Because the testing capacity increased over time during the pandemic, screening for SARS-CoV-2 was more intense during the second wave than in the first wave.S1 Accordingly, in our study the proportion of patients with limited or no symptoms was higher and rates of crude mortality were lower in the second wave compared with the first wave. Importantly, when mortality was investigated among patients with comparable disease severity, (i.e., by hospitalized status) mortality in both waves was similar in dialysis patients as well as in kidney transplant recipients. These findings were consistent after accounting for a possible between-country difference in patient and disease characteristics, and patient management, and when using different cut-off dates for the distinction between the first and the second wave (Supplementary Tables S1–S16, Supplementary Figures S3–S6 and Supplementary Results).

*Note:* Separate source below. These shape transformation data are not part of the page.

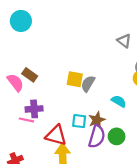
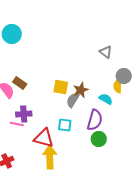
gray semicircle: (88, 84) -> (73, 100), moved
cyan semicircle: (119, 101) -> (106, 99), moved
brown star: (97, 120) -> (81, 90), moved
purple semicircle: (97, 136) -> (95, 120), moved

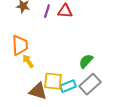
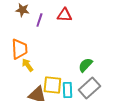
purple line: (47, 11) -> (39, 20), moved
cyan rectangle: (68, 86) -> (67, 90), turned -70

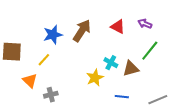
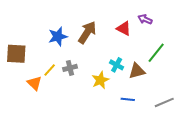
purple arrow: (145, 24) -> (145, 19), moved
yellow line: (44, 60) -> (50, 70), moved
gray cross: (51, 95) -> (70, 68), moved

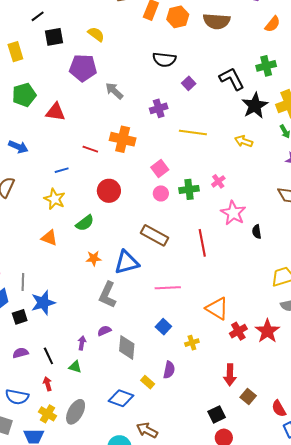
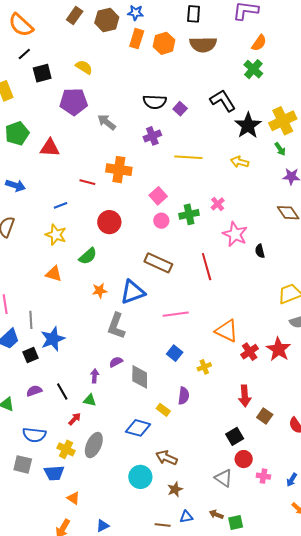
black semicircle: (164, 60) -> (155, 102), moved
green cross: (266, 66) -> (253, 69), moved, turned -30
red arrow: (47, 384) -> (75, 419), moved, turned 64

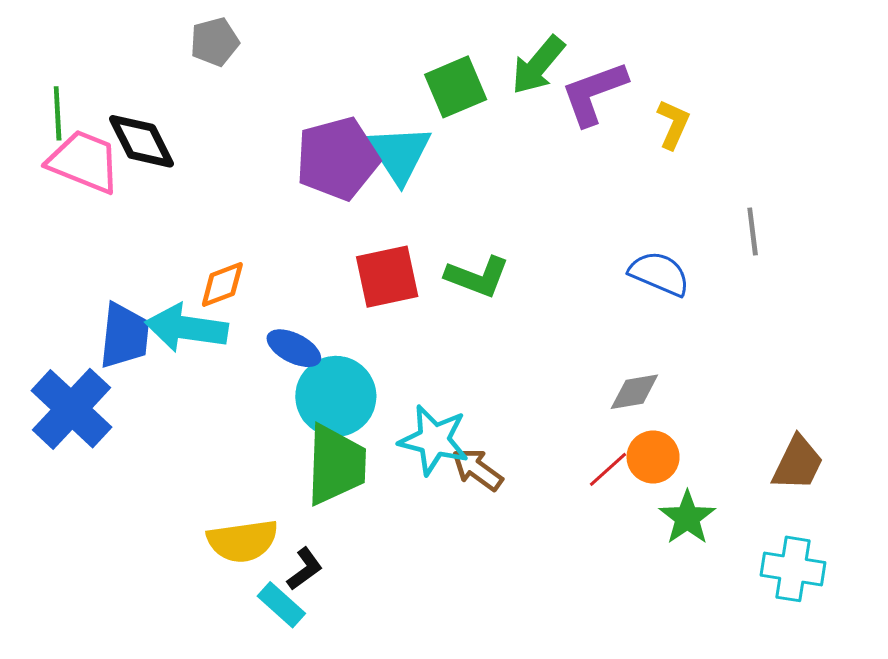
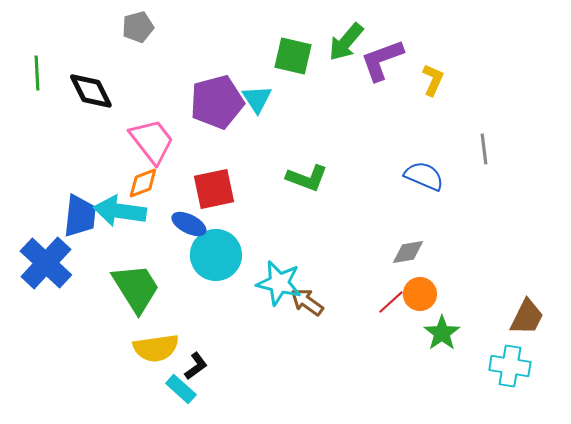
green square: (456, 87) -> (293, 56), turned 36
cyan triangle: (400, 154) -> (257, 99), size x0.7
pink trapezoid: (84, 162) -> (152, 141), moved, turned 30
red square: (387, 277) -> (214, 189), moved
brown trapezoid: (798, 463) -> (527, 317), moved
green trapezoid: (336, 465) -> (136, 288), moved, turned -34

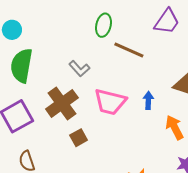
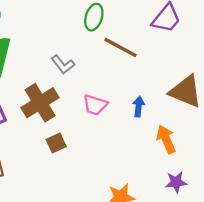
pink trapezoid: (110, 102) -> (95, 105), size x0.7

Because of more intense screening for SARS-CoV2 during the second wave, there was an increased likelihood of identifying patients with limited to no symptoms with a number of them being diagnosed earlier in their disease course, which may result in lead-time bias when comparing mortality between the 2 waves. Indeed, when 28-day mortality was investigated from the date of first symptoms rather than the date of presentation, the association between pandemic waves and mortality was attenuated in dialysis patients though not in kidney transplant recipients (Supplementary Tables S1–S4). These findings align with differences in health care utilization between dialysis patients and kidney transplant recipients, with dialysis patients requiring more frequent visits to health care facilities and therefore having a higher likelihood of being screened for COVID-19.S2

Among kidney transplant recipients, the younger age of patients in the second wave compared with the first wave also contributed to the lower crude mortality rate during the second wave. In our data, when explored further, age alone explained 43%, and the presence of limited or no symptoms together with age explained 61% of the lower risk of mortality in the second wave compared with the first wave among kidney transplant recipients. The reason for a younger average age among kidney transplant recipients with COVID-19 during the second wave could be related to the then available knowledge of a high risk of COVID-19 mortality in older people.S3 , S4 In response, older kidney transplant recipients may have shielded themselves more stringently during the second wave whereas this was not possible in dialysis patients, who had to visit health care facilities regularly.S5 , S6

Changes over time in the clinical management of kidney replacement therapy patients with COVID-19 were also observed. For example, fewer antiviral medications, more anti-inflammatory medications, and less adjustment of immunosuppressants (mainly in kidney transplant recipients) were used during the second wave compared with the first wave. This trend could be related to emerging evidence for the lack of a meaningful relationship between use of antiviral medications, and adjustment of immunosuppressants with mortality in individuals with COVID-19.S7–S12 Nevertheless, the lack of an association between pandemic wave and mortality, after accounting for disease severity, suggests that the increased identification of less severe cases was the main reason for lower risk of mortality during the second wave. An additional argument supporting this assumption is that there was no difference in mortality among patients who met the need for hospitalization in the 2 waves, and it can be assumed that the threshold for hospitalization did not change over time.

Disclosure

All the authors declared no competing interests.